British poet, essayist, philanthropist

Mary Alcock (née Cumberland, c. 1742 – 1798) was an English poet, essayist, and philanthropist. She was part of Lady Anne Miller's literary circle in Bath. Mary Alcock was the daughter of Bishop Denison Cumberland and Joanna Bentley, and her brother was the famous playwright Richard Cumberland. Her husband, the Reverend Alexander Alcock, suffered from severe mental health issues ("a violent nervous affection on his spirits"), which led to the early breakdown of their marriage. Later in life, she moved to Bath and cared for her seven nieces after her sister's death. Her posthumous collection, Poems, was published by her niece Joanna Hughes in 1799 and included notable subscribers like the famous poet William Cowper and writer Hannah More.

==Biography==
Mary Cumberland was the youngest child of Joanna Bentley (1704/5–1775) and Bishop Denison Cumberland (1705/6–1774). Richard Bentley, classicist and master of Trinity College, Cambridge, was her maternal grandfather, and Richard Cumberland (1732–1811), playwright, was her brother.
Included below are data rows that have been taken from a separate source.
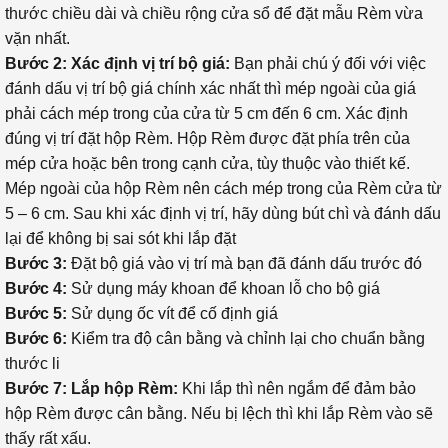
thước chiều dài và chiều rộng cửa sổ để đặt mẫu Rèm vừa
vặn nhất.
Bước 2:
Xác định vị trí bộ giá:
Bạn phải chú ý đối với việc
đánh dấu vị trí bộ giá chính xác nhất thì mép ngoài của giá
phải cách mép trong của cửa từ 5 cm đến 6 cm. Xác định
đúng vị trí đặt hộp Rèm. Hộp Rèm được đặt phía trên của
mép cửa hoặc bên trong cạnh cửa, tùy thuộc vào thiết kế.
Mép ngoài của hộp Rèm nên cách mép trong của Rèm cửa từ
5 – 6 cm. Sau khi xác định vị trí, hãy dùng bút chì và đánh dấu
lại để không bị sai sót khi lắp đặt
Bước 3:
Đặt bộ giá vào vị trí mà bạn đã đánh dấu trước đó
Bước 4:
Sử dụng máy khoan để khoan lỗ cho bộ giá
Bước 5:
Sử dụng ốc vít để cố định giá
Bước 6:
Kiểm tra độ cân bằng và chỉnh lại cho chuẩn bằng
thước li
Bước 7:
Lắp hộp Rèm:
Khi lắp thì nên ngắm để đảm bảo
hộp Rèm được cân bằng. Nếu bị lệch thì khi lắp Rèm vào sẽ
thấy rất xấu.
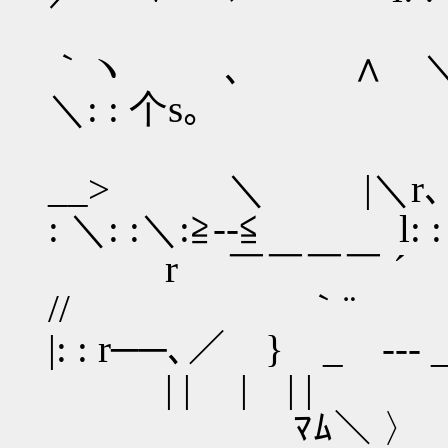
､: { |: ,.
｀ヽ ､ ∧ 
＼: : 个s｡ l: : : 
りイ--
__> ＼ |＼r､
: ＼: :＼:≧--≦ l: : : :
r ￣￣￣￣
// ｀¨ ＼〉-
|: : r──､／ } _ --- _ l: 
| | | |
ﾏﾑ＼ 〉 //｀ヽ､ |: 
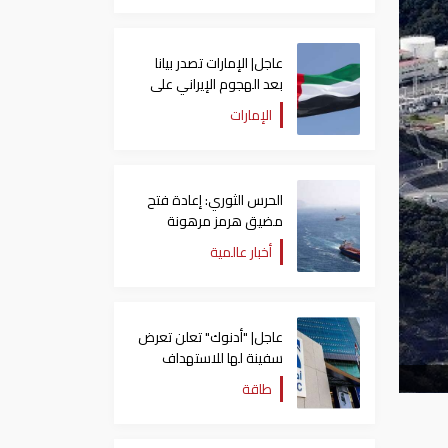
عاجل| الإمارات تصدر بيانا
بعد الهجوم الإيراني على
سفينة تابعة لـ"أدنوك"
الإمارات
الحرس الثوري: إعادة فتح
مضيق هرمز مرهونة
بقبول واشنطن الكامل
أخبار عالمية
لشروط طهران
عاجل| "أدنوك" تعلن تعرض
سفينة لها للاستهداف
بصاروخ في مضيق هرمز
طاقة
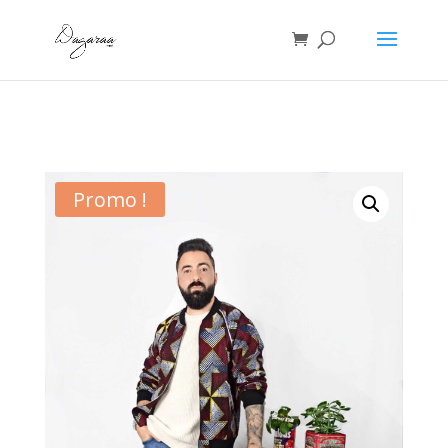
Accueil
/
bombers
/ BOMBERS WAX MIXTE « Le Tigane »
Promo !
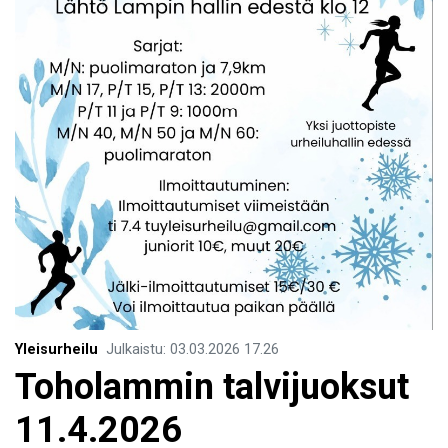
Yleisurheilu
Julkaistu
:
03.03.2026
17.26
Toholammin talvijuoksut
11.4.2026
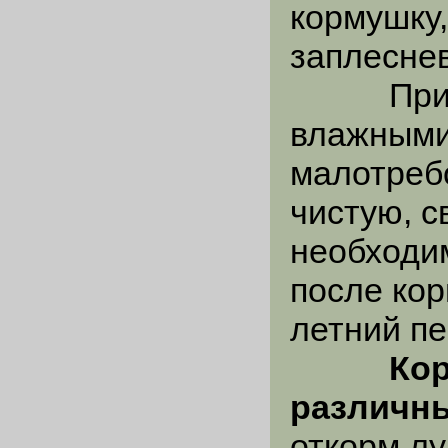
кормушку,
заплеснев
При кор
влажными
малотреб
чистую, с
необходи
после кор
летний пе
Кор
различны
откорм лу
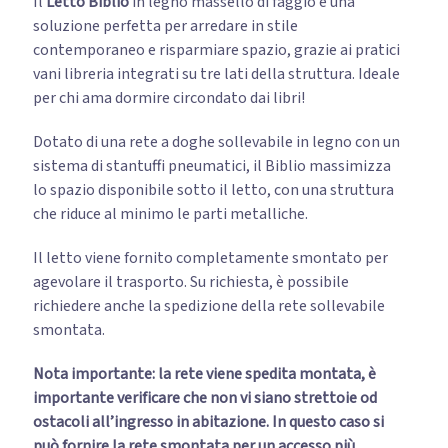
Il
Letto Biblio
in legno massello di faggio è una
soluzione perfetta per arredare in stile
contemporaneo e risparmiare spazio, grazie ai pratici
vani libreria integrati su tre lati della struttura. Ideale
per chi ama dormire circondato dai libri!
Dotato di una rete a doghe sollevabile in legno con un
sistema di stantuffi pneumatici, il Biblio massimizza
lo spazio disponibile sotto il letto, con una struttura
che riduce al minimo le parti metalliche.
Il letto viene fornito completamente smontato per
agevolare il trasporto. Su richiesta, è possibile
richiedere anche la spedizione della rete sollevabile
smontata.
Nota importante: la rete viene spedita montata, è
importante verificare che non vi siano strettoie od
ostacoli all’ingresso in abitazione. In questo caso si
può fornire la rete smontata per un accesso più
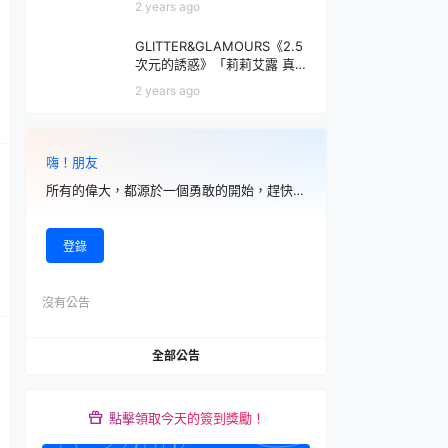
2 years ago
之刃與大魄力火焰特效！
GLITTER&GLAMOURS《2.5
次元的誘惑》「莉莉艾露 真・
天使形態ver.」、「拉絲塔洛
2 years ago
黎 幻之衣裝ver.」立體人形
嗨！朋友
所有的偉大，都源於一個勇敢的開始，趕快註冊吧
登錄
沒有公告
全部公告
點擊領取今天的簽到獎勵！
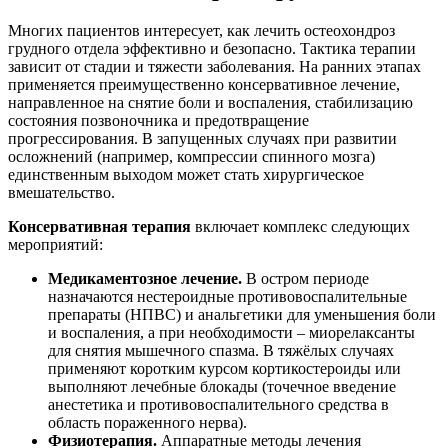
Многих пациентов интересует, как лечить остеохондроз
грудного отдела эффективно и безопасно. Тактика терапии
зависит от стадии и тяжести заболевания. На ранних этапах
применяется преимущественно консервативное лечение,
направленное на снятие боли и воспаления, стабилизацию
состояния позвоночника и предотвращение
прогрессирования. В запущенных случаях при развитии
осложнений (например, компрессии спинного мозга)
единственным выходом может стать хирургическое
вмешательство.
Консервативная терапия
включает комплекс следующих
мероприятий:
Медикаментозное лечение.
В остром периоде
назначаются нестероидные противовоспалительные
препараты (НПВС) и анальгетики для уменьшения боли
и воспаления, а при необходимости – миорелаксанты
для снятия мышечного спазма. В тяжёлых случаях
применяют коротким курсом кортикостероиды или
выполняют лечебные блокады (точечное введение
анестетика и противовоспалительного средства в
область пораженного нерва).
Физиотерапия.
Аппаратные методы лечения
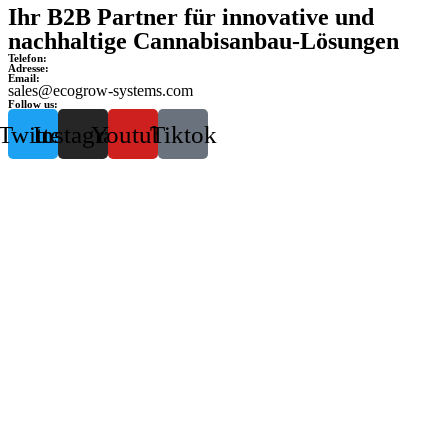
Ihr B2B Partner für innovative und
nachhaltige Cannabisanbau-Lösungen
Telefon:
Adresse:
Email:
sales@ecogrow-systems.com
Follow us:
Twitter
Instagram
Youtube
Tiktok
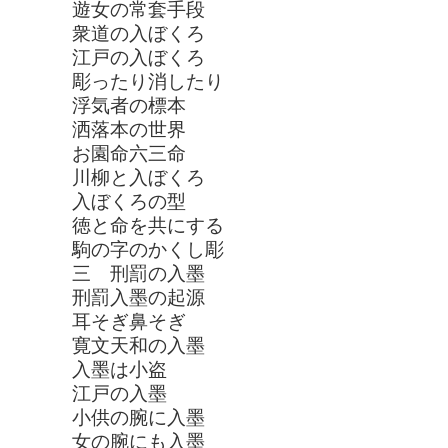
遊女の常套手段
衆道の入ぼくろ
江戸の入ぼくろ
彫ったり消したり
浮気者の標本
洒落本の世界
お園命六三命
川柳と入ぼくろ
入ぼくろの型
徳と命を共にする
駒の字のかくし彫
三 刑罰の入墨
刑罰入墨の起源
耳そぎ鼻そぎ
寛文天和の入墨
入墨は小盗
江戸の入墨
小供の腕に入墨
女の腕にも入墨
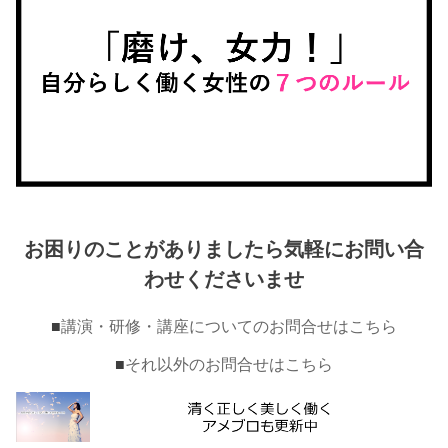
お困りのことがありましたら気軽にお問い合
わせくださいませ
■
講演・研修・講座についてのお問合せはこちら
■
それ以外のお問合せはこちら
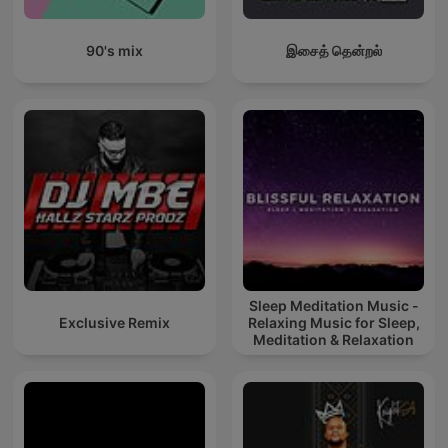
90's mix
இசைத் தென்றல்
Sleep Meditation Music -
Exclusive Remix
Relaxing Music for Sleep,
Meditation & Relaxation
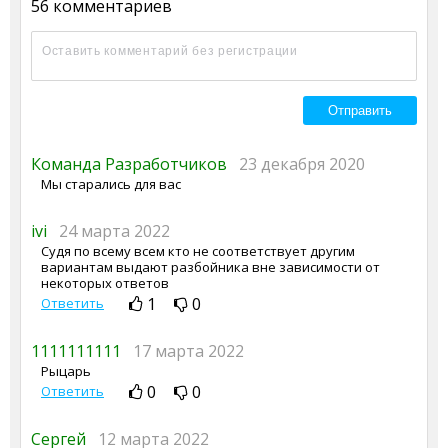
56 комментариев
Команда Разработчиков
23 декабря 2020
Мы старались для вас
ivi
24 марта 2022
Судя по всему всем кто не соответствует другим
вариантам выдают разбойника вне зависимости от
некоторых ответов
1
0
Ответить
1111111111
17 марта 2022
Рыцарь
0
0
Ответить
Сергей
12 марта 2022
She spent her childhood in the town of Stanwick, Northamptonshire and in Fulham, Middlesex. In 1762 her family relocated to the Kingdom of Ireland, when Denison Cumberland's father was appointed as chaplain to George Montagu-Dunk, 2nd Earl of Halifax, Lord Lieutenant of Ireland. It was there that she married, in or around 1770, although the identity of Alcock, her husband, has not been satisfactorily established (according to her will he was the Rev. Alexander Alcock).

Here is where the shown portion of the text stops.